* [YOUR TASK] Copy each line of the listing below where the word "hospital" turns up.

--- DATA SUPPLIED ---

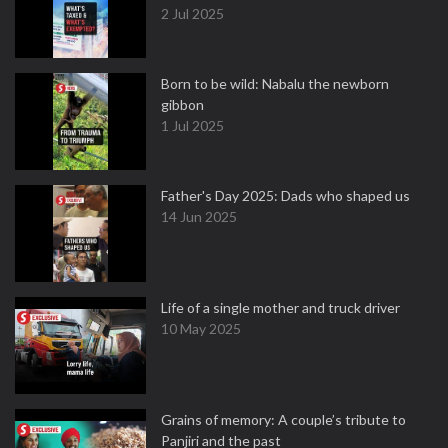
2 Jul 2025
Born to be wild: Nabalu the newborn
gibbon
1 Jul 2025
Father's Day 2025: Dads who shaped us
14 Jun 2025
Life of a single mother and truck driver
10 May 2025
Grains of memory: A couple’s tribute to
Panjiri and the past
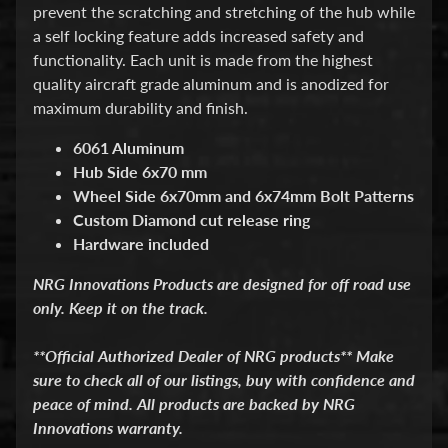
d
prevent the scratching and stretching of the hub while
&
a self locking feature adds increased safety and
C
functionality. Each unit is made from the highest
l
e
quality aircraft grade aluminum and is anodized for
a
maximum durability and finish.
r
a
6061 Aluminum
n
Hub Side 6x70 mm
c
e
Wheel Side 6x70mm and 6x74mm Bolt Patterns
P
Custom Diamond cut release ring
a
Hardware included
r
t
NRG Innovations Products are designed for off road use
s
only. Keep it on the track.
C
o
**Official Authorized Dealer of NRG products** Make
m
sure to check all of our listings, buy with confidence and
b
o
peace of mind. All products are backed by NRG
/
Innovations warranty.
K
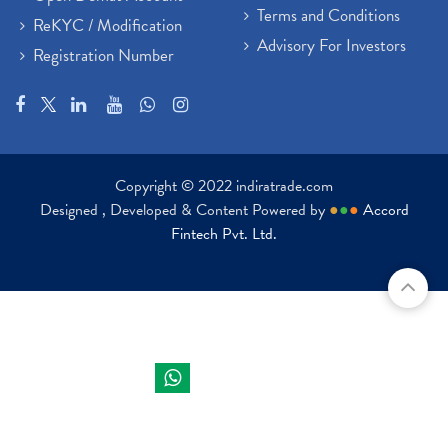
Terms and Conditions
ReKYC / Modification
Advisory For Investors
Registration Number
Copyright © 2022 indiratrade.com
Designed , Developed & Content Powered by
●
●
●
Accord
Fintech Pvt. Ltd.
Indira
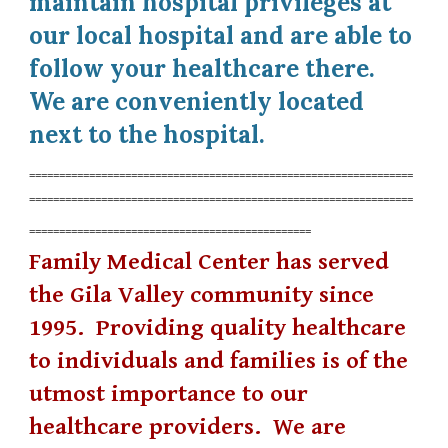
maintain hospital privileges at
our local hospital and are able to
follow your healthcare there.
We are conveniently located
next to the hospital.
================================================================
================================================================
===============================================
Family Medical Center has served
the Gila Valley community since
1995. Providing quality healthcare
to individuals and families is of the
utmost importance to our
healthcare providers. We are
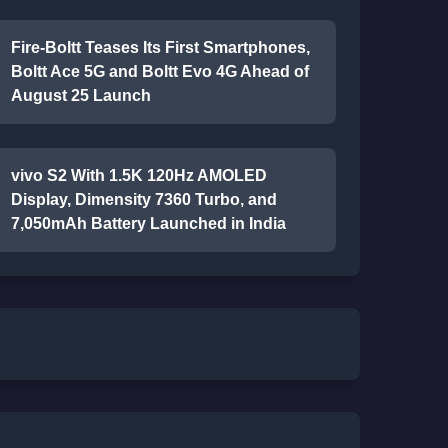
Fire-Boltt Teases Its First Smartphones,
Boltt Ace 5G and Boltt Evo 4G Ahead of
August 25 Launch
vivo S2 With 1.5K 120Hz AMOLED
Display, Dimensity 7360 Turbo, and
7,050mAh Battery Launched in India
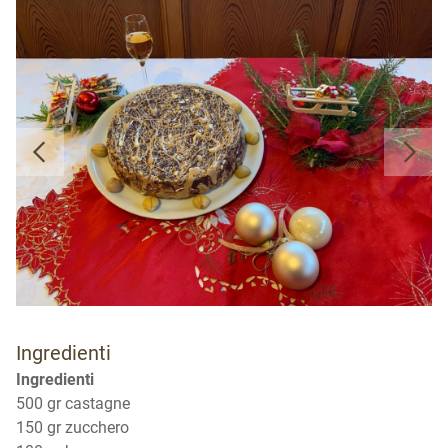
Ingredienti
Ingredienti
500 gr castagne
150 gr zucchero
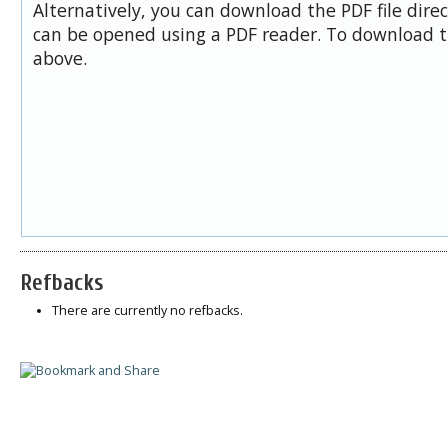
Alternatively, you can download the PDF file dire
can be opened using a PDF reader. To download t
above.
Refbacks
There are currently no refbacks.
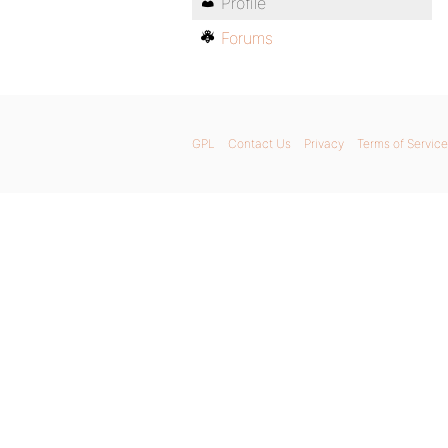
Profile
Forums
GPL
Contact Us
Privacy
Terms of Service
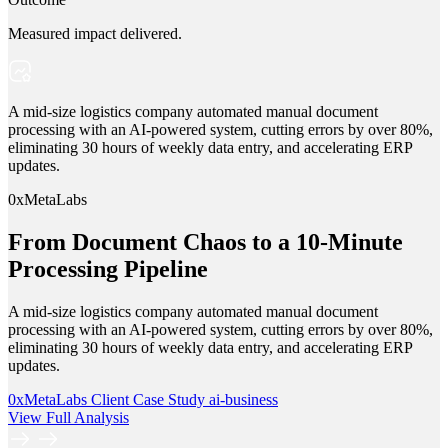
Measured impact delivered.
A mid-size logistics company automated manual document
processing with an AI-powered system, cutting errors by over 80%,
eliminating 30 hours of weekly data entry, and accelerating ERP
updates.
0xMetaLabs
From Document Chaos to a 10-Minute
Processing Pipeline
A mid-size logistics company automated manual document
processing with an AI-powered system, cutting errors by over 80%,
eliminating 30 hours of weekly data entry, and accelerating ERP
updates.
0xMetaLabs
Client Case Study
ai-business
View Full Analysis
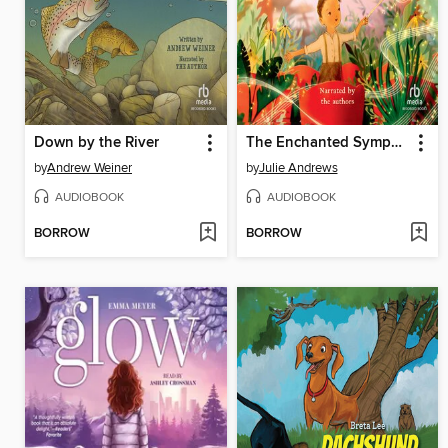
Down by the River
The Enchanted Symphony
by
Andrew Weiner
by
Julie Andrews
AUDIOBOOK
AUDIOBOOK
BORROW
BORROW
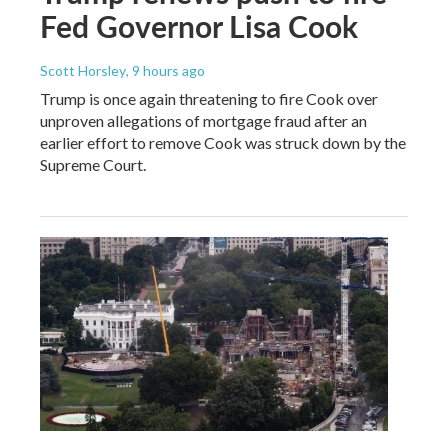
Fed Governor Lisa Cook
Scott Horsley
, 9 hours ago
Trump is once again threatening to fire Cook over
unproven allegations of mortgage fraud after an
earlier effort to remove Cook was struck down by the
Supreme Court.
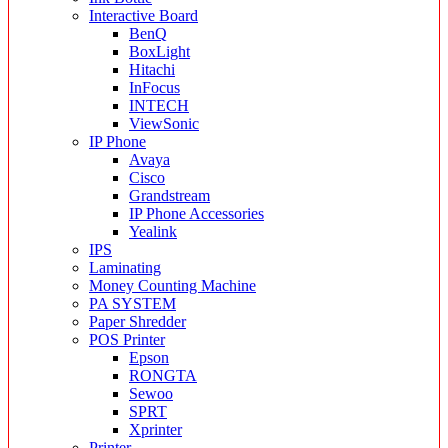
Interactive Board
BenQ
BoxLight
Hitachi
InFocus
INTECH
ViewSonic
IP Phone
Avaya
Cisco
Grandstream
IP Phone Accessories
Yealink
IPS
Laminating
Money Counting Machine
PA SYSTEM
Paper Shredder
POS Printer
Epson
RONGTA
Sewoo
SPRT
Xprinter
Printer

---

* [EXERCISE SOLUTION]
maintain hospital privileges at
our local hospital and are able to
next to the hospital.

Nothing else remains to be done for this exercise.